In the last few decades, computing and storage have moved from PC-like clients to smaller, often mobile, devices, combined with large internet services. This has led to a huge increase in the amount of data that is generated, and the need to store and analyze it. Also, traditional enterprises shifted to cloud-based services as a base for their IT infrastructure. This shift brings several improvements:

  • for the user experience: the user can access the data from anywhere, at any time, and from any device, with no need to backup the data
  • for the vendor experience: the vendor can provide software-as-a-service (SaaS) solutions allowing faster application development, deployment, easier maintenance and support. Improvements and fixes in the software are easier inside their DC, because instead of updating the software on every client’s device, that may vary in terms of hardware and software specs, the DC offers a single infrastructure to update and new features will be available to everyone. The hardware deployment is restricted to a few well-tested configurations, and the vendor can provide better service to the customer.
  • for the IT department: there is a fast introduction of new hardware solutions (for example, new hardware accelerators) and the application can runs at a very low cost per user

Some workloads require so much computing capability that they are a more natural fit in datacenter, and not in client-side computing, because they require a lot of data to be processed and analyzed. Some examples are search engines, social networks, machine and deep learning.

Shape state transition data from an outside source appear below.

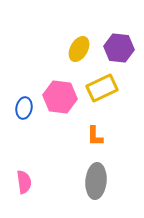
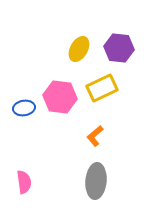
blue ellipse: rotated 70 degrees clockwise
orange L-shape: rotated 50 degrees clockwise
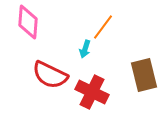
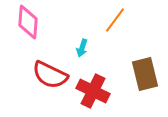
orange line: moved 12 px right, 7 px up
cyan arrow: moved 3 px left, 1 px up
brown rectangle: moved 1 px right, 1 px up
red cross: moved 1 px right, 1 px up
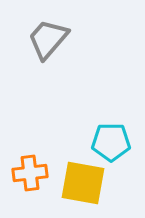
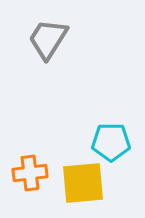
gray trapezoid: rotated 9 degrees counterclockwise
yellow square: rotated 15 degrees counterclockwise
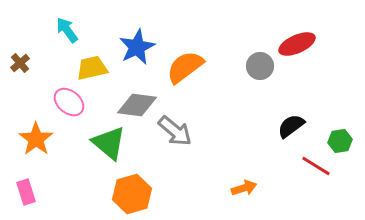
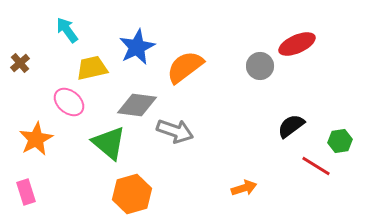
gray arrow: rotated 21 degrees counterclockwise
orange star: rotated 8 degrees clockwise
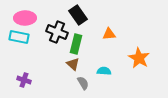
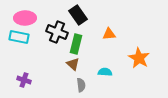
cyan semicircle: moved 1 px right, 1 px down
gray semicircle: moved 2 px left, 2 px down; rotated 24 degrees clockwise
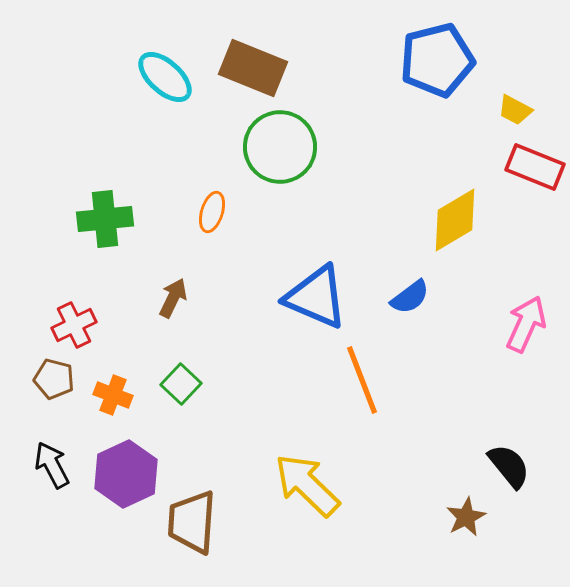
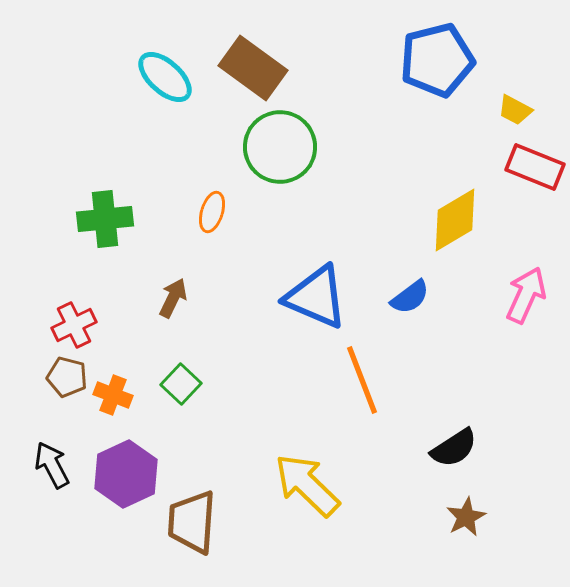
brown rectangle: rotated 14 degrees clockwise
pink arrow: moved 29 px up
brown pentagon: moved 13 px right, 2 px up
black semicircle: moved 55 px left, 18 px up; rotated 96 degrees clockwise
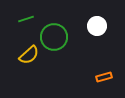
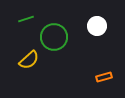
yellow semicircle: moved 5 px down
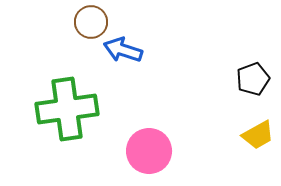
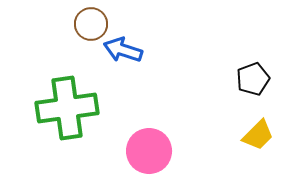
brown circle: moved 2 px down
green cross: moved 1 px up
yellow trapezoid: rotated 16 degrees counterclockwise
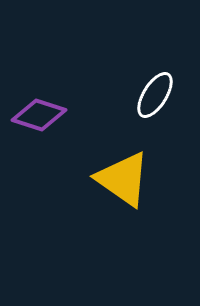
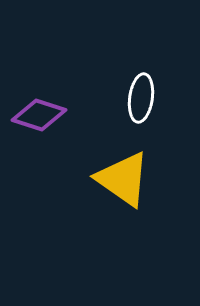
white ellipse: moved 14 px left, 3 px down; rotated 24 degrees counterclockwise
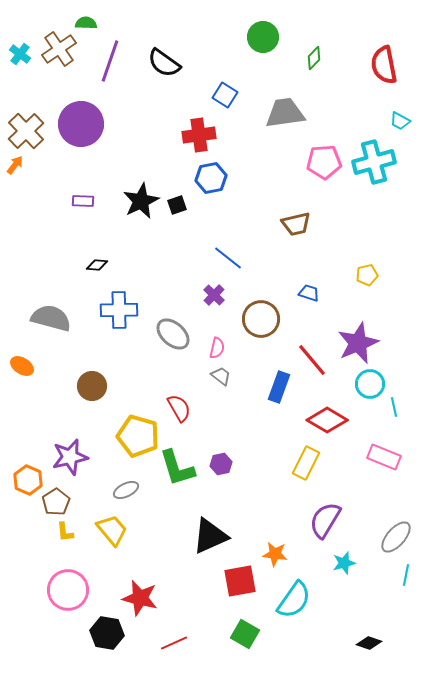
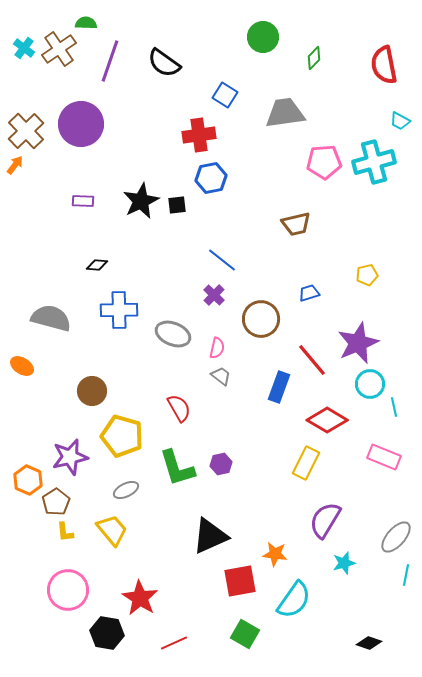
cyan cross at (20, 54): moved 4 px right, 6 px up
black square at (177, 205): rotated 12 degrees clockwise
blue line at (228, 258): moved 6 px left, 2 px down
blue trapezoid at (309, 293): rotated 35 degrees counterclockwise
gray ellipse at (173, 334): rotated 20 degrees counterclockwise
brown circle at (92, 386): moved 5 px down
yellow pentagon at (138, 436): moved 16 px left
red star at (140, 598): rotated 18 degrees clockwise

The trends toward server-side computing and widespread internet services created a new classes of computing systems: warehouse-scale computers (WSCs).

Definition

A warehouse-scale computer (WSC) is a massive-scale computing system that is built from many small servers, networked together to provide a single computing resource.

The program running in a warehouse-scale computing system is an internet service that may consists of tens or more individual programs; such programs interact to implement complex end-user services such as email, search, social networking, and so on.

Initially designed for the online data-intensive web workloads, WSCs also now power public clouds computing systems, like Amazon Web Services, Google Cloud Platform, and Microsoft Azure. Such public clouds do run many small applications, like a traditional data center, like Gmail, Google Search, and Google Maps. These applications rely on Virtual Machines (or containers), and they access large, common services for block or DB storage, load balancing, and so on, fitting very well in the WSC model.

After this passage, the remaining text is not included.